Monday, June 1, 2015


To celebrate the beatification of Archbishop Oscar Romero I thought I would seek out some art of that country and found a delightful artist  in FERNANDO LLORT who is the national artist of El Salvador. He is a painter, sculptor, muralist, composer and performer. He is a much beloved interpreter of the best of El Salvadoran life. His work is a joyous, whimsical celebration of the Salvadoran life and people.

He is known for teaching the citizens of the small town of La Palma, Chalatenango, how to make a living through art. His style is colorful and often childlike, of cubist forms and can be compared to that of Joan Miró and in some instances to that of Picasso.

He moved here in the small village of La Palma some 30 years ago and is well known for being the founder of the artisan and pictorial movement of that village. In 1977 La Semilla de Dios foundation was born here. He got involved, teaching and inspiring the small town how to make a living through art. Now, 75% of the people  in La Palma make a living from painting and artisan manufacture.

He was born in San Salvador in 1949.  he displayed an artistic inclination at an early age, and after graduating from high-school he obtained an architecture degree from the University of El Salvador.

A restless thirst for new experiences led Him to pursue his studies in France.

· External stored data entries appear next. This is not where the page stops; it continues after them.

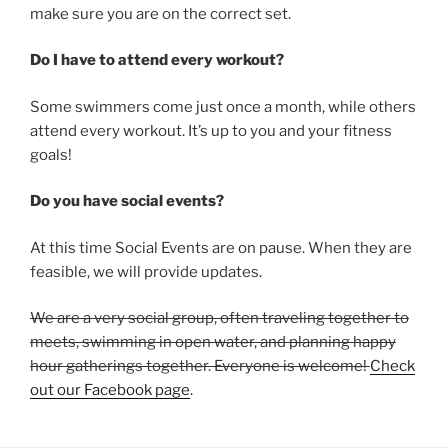
make sure you are on the correct set.
Do I have to attend every workout?
Some swimmers come just once a month, while others
attend every workout. It’s up to you and your fitness
goals!
Do you have social events?
At this time Social Events are on pause. When they are
feasible, we will provide updates.
We are a very social group, often traveling together to
meets, swimming in open water, and planning happy
hour gatherings together. Everyone is welcome!
Check
out our Facebook page
.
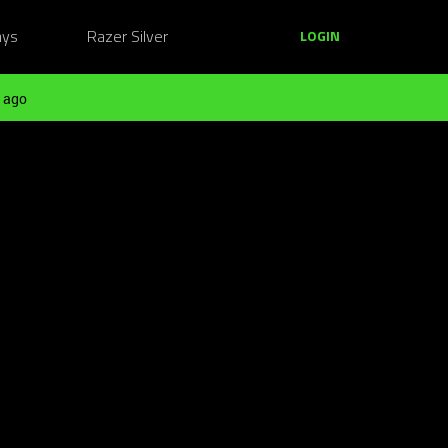
ays
Razer Silver
LOGIN
 ago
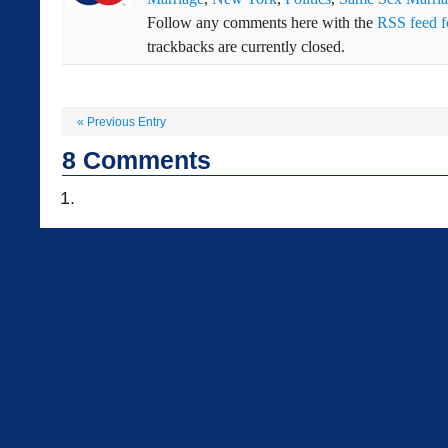
Follow any comments here with the
RSS feed fo
trackbacks are currently closed.
«
Previous Entry
8
Comments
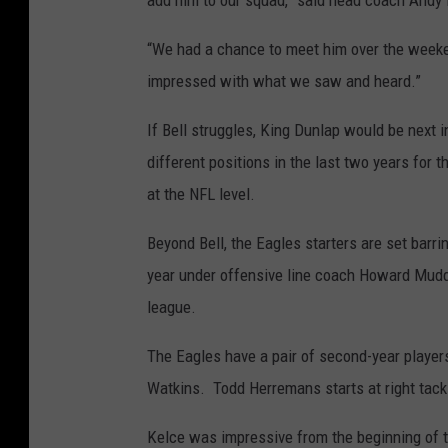
add him to our squad,” said head coach Andy 
“We had a chance to meet him over the week
impressed with what we saw and heard.”
If Bell struggles, King Dunlap would be next i
different positions in the last two years for t
at the NFL level.
Beyond Bell, the Eagles starters are set barri
year under offensive line coach Howard Mudd l
league.
The Eagles have a pair of second-year player
Watkins. Todd Herremans starts at right tack
Kelce was impressive from the beginning of tr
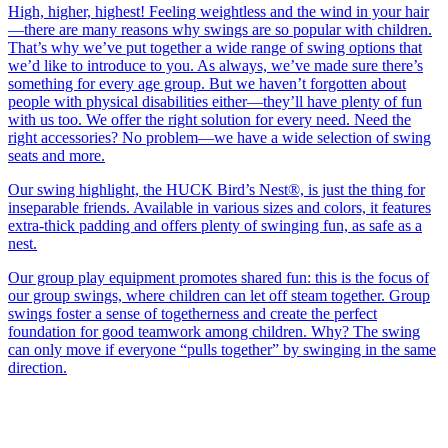
High, higher, highest! Feeling weightless and the wind in your hair
—there are many reasons why swings are so popular with children.
That’s why we’ve put together a wide range of swing options that
we’d like to introduce to you. As always, we’ve made sure there’s
something for every age group. But we haven’t forgotten about
people with physical disabilities either—they’ll have plenty of fun
with us too. We offer the right solution for every need. Need the
right accessories? No problem—we have a wide selection of swing
seats and more.
Our swing highlight, the HUCK Bird’s Nest®, is just the thing for
inseparable friends. Available in various sizes and colors, it features
extra-thick padding and offers plenty of swinging fun, as safe as a
nest.
Our group play equipment promotes shared fun: this is the focus of
our group swings, where children can let off steam together. Group
swings foster a sense of togetherness and create the perfect
foundation for good teamwork among children. Why? The swing
can only move if everyone “pulls together” by swinging in the same
direction.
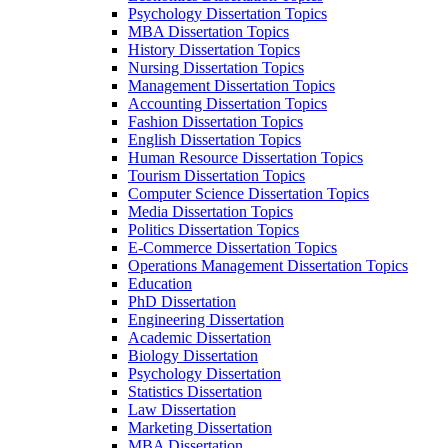
Psychology Dissertation Topics
MBA Dissertation Topics
History Dissertation Topics
Nursing Dissertation Topics
Management Dissertation Topics
Accounting Dissertation Topics
Fashion Dissertation Topics
English Dissertation Topics
Human Resource Dissertation Topics
Tourism Dissertation Topics
Computer Science Dissertation Topics
Media Dissertation Topics
Politics Dissertation Topics
E-Commerce Dissertation Topics
Operations Management Dissertation Topics
Education
PhD Dissertation
Engineering Dissertation
Academic Dissertation
Biology Dissertation
Psychology Dissertation
Statistics Dissertation
Law Dissertation
Marketing Dissertation
MBA Dissertation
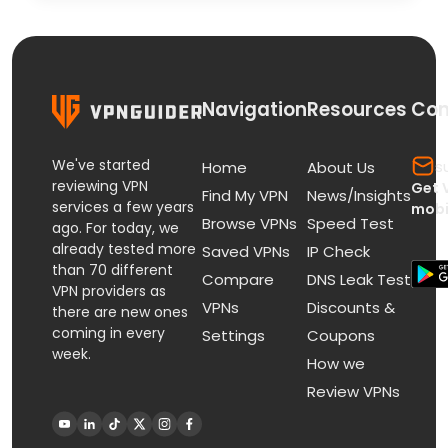
Navigation
Resources
Con
We've started
s
Home
About Us
reviewing VPN
Get 
Find My VPN
News/Insights
services a few years
mobi
Browse VPNs
Speed Test
ago. For today, we
already tested more
Saved VPNs
IP Check
than 70 different
Compare
DNS Leak Test
VPN providers as
VPNs
Discounts &
there are new ones
coming in every
Settings
Coupons
week.
How we
Review VPNs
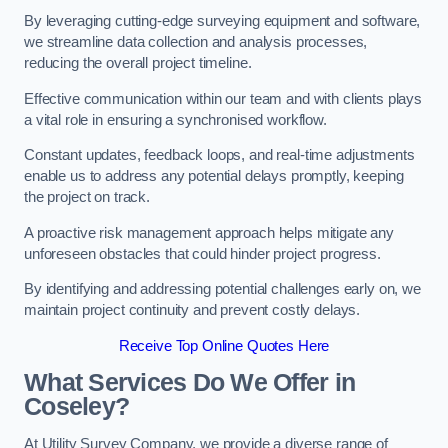
By leveraging cutting-edge surveying equipment and software,
we streamline data collection and analysis processes,
reducing the overall project timeline.
Effective communication within our team and with clients plays
a vital role in ensuring a synchronised workflow.
Constant updates, feedback loops, and real-time adjustments
enable us to address any potential delays promptly, keeping
the project on track.
A proactive risk management approach helps mitigate any
unforeseen obstacles that could hinder project progress.
By identifying and addressing potential challenges early on, we
maintain project continuity and prevent costly delays.
Receive Top Online Quotes Here
What Services Do We Offer in
Coseley?
At Utility Survey Company, we provide a diverse range of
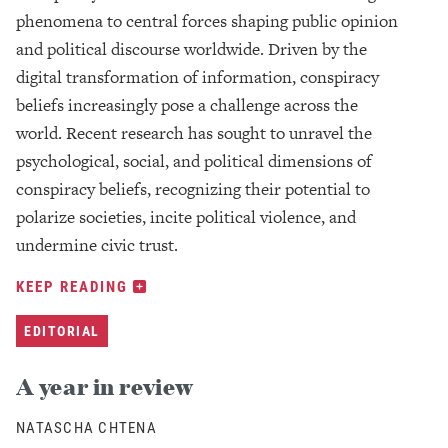
phenomena to central forces shaping public opinion
and political discourse worldwide. Driven by the
digital transformation of information, conspiracy
beliefs increasingly pose a challenge across the
world. Recent research has sought to unravel the
psychological, social, and political dimensions of
conspiracy beliefs, recognizing their potential to
polarize societies, incite political violence, and
undermine civic trust.
KEEP READING
EDITORIAL
A year in review
NATASCHA CHTENA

This was an important time for the development of his art, as being abroad strengthened his sense of cultural identity with El Salvador. After France, he studied theology in Lovaina, Belgium. This religious bent can be seen in the symbols present throughout his work - one can almost always see a church, a dove or an all-seeing eye. Later he went to study art in the United States at Louisiana State University at Baton Rouge.

Upon returning to El Salvador, Llort found a tense climate of political and social unrest in the early rumblings of the Salvadoran Civil War (1979–1992). To escape this instability, in 1971 he and other young artists moved to the town of La Palma in the northern region of El Salvador, close to the border with Honduras. The simple life he lived in the mountains was a refuge from what was happening throughout the rest of the country, and the daily contact with nature and with the people of La Palma greatly influenced his art.

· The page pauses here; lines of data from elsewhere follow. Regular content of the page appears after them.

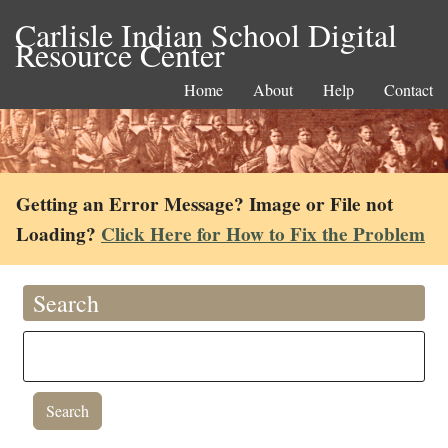
Carlisle Indian School Digital
Resource Center
Home
About
Help
Contact
Getting an Error Message? Image or File not
Loading?
Click Here for How to Fix the Problem
Search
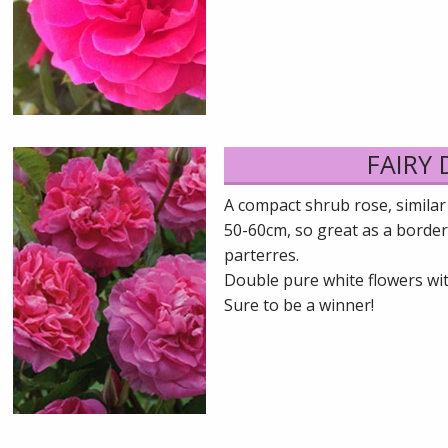
FAIRY
A compact shrub rose, similar
50-60cm, so great as a border
parterres.
Double pure white flowers wit
Sure to be a winner!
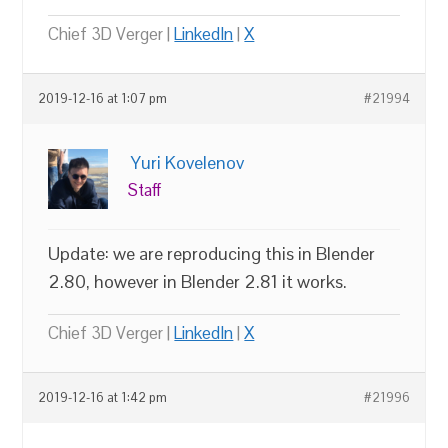
Chief 3D Verger |
LinkedIn
|
X
2019-12-16 at 1:07 pm
#21994
Yuri Kovelenov
Staff
Update: we are reproducing this in Blender
2.80, however in Blender 2.81 it works.
Chief 3D Verger |
LinkedIn
|
X
2019-12-16 at 1:42 pm
#21996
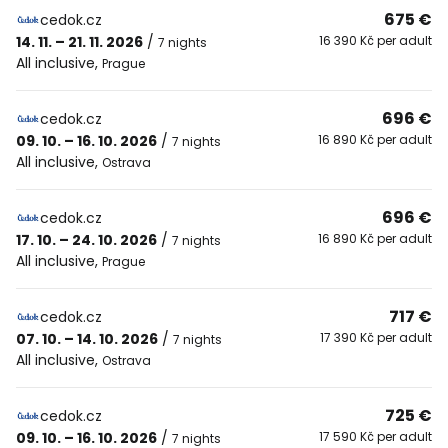
675 €
cedok.cz
14. 11. – 21. 11. 2026
/
16 390 Kč per adult
7 nights
All inclusive
,
Prague
696 €
cedok.cz
09. 10. – 16. 10. 2026
/
16 890 Kč per adult
7 nights
All inclusive
,
Ostrava
696 €
cedok.cz
17. 10. – 24. 10. 2026
/
16 890 Kč per adult
7 nights
All inclusive
,
Prague
717 €
cedok.cz
07. 10. – 14. 10. 2026
/
17 390 Kč per adult
7 nights
All inclusive
,
Ostrava
725 €
cedok.cz
09. 10. – 16. 10. 2026
/
17 590 Kč per adult
7 nights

Images of the rural life of the campesino predominated: animals, birds, flowers, and simple adobe houses, with red tile roofs. Later the themes shifted as the war progressed, and the consciousness of the poor deepened: themes such as the value of women, the importance of community, and the Salvadoran face of God became common.

Llort and the other young artists formed a commune and utilized their artistic skills to earn income, carving objects in wood and drawing intricate designs on them, as well as on copinol seeds. Their activities inspired the local handicraft movement as they started the first local workshop, called the Semilla de Dios (Seed of God). This was incorporated as a cooperative in 1977, providing employment for people to learn and develop their skills. Gradually, more workshops formed, each contributing to the artistic atmosphere in the town.

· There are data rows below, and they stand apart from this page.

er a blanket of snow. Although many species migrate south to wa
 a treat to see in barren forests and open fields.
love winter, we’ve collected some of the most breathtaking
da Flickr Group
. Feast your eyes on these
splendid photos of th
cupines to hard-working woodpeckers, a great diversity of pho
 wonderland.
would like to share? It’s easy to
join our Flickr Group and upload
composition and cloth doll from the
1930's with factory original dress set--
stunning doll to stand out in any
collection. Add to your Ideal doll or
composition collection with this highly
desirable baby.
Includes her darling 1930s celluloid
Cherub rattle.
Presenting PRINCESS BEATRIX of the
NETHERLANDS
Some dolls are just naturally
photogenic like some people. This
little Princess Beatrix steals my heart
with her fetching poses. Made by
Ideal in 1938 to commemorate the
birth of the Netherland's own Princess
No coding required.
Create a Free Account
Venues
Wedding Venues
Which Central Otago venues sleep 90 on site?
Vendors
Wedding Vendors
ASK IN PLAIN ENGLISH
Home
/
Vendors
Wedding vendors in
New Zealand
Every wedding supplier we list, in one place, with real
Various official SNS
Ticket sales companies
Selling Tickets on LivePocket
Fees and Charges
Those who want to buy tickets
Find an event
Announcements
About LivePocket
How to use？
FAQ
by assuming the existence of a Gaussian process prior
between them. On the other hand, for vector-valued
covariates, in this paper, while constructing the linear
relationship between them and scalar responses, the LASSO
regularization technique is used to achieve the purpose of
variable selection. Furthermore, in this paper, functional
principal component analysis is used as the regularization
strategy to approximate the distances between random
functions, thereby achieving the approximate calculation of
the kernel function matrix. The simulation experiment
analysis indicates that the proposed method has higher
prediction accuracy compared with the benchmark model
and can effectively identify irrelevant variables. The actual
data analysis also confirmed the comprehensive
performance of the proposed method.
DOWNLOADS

Today La Palma is renowned for its native artists and handicraft artisans. Once the civil war began, however, he left La Palma in 1980 and moved back to San Salvador, but still maintained his connections with the mountain people.

In San Salvador, he married Estela Chacon and had three children. Here he founded a gallery called El Árbol de Dios (God's Tree) where he displays and sells his art.

1 comment:

  1. I get so much joy from his works. and do you know of the church with his art, them the art was removed?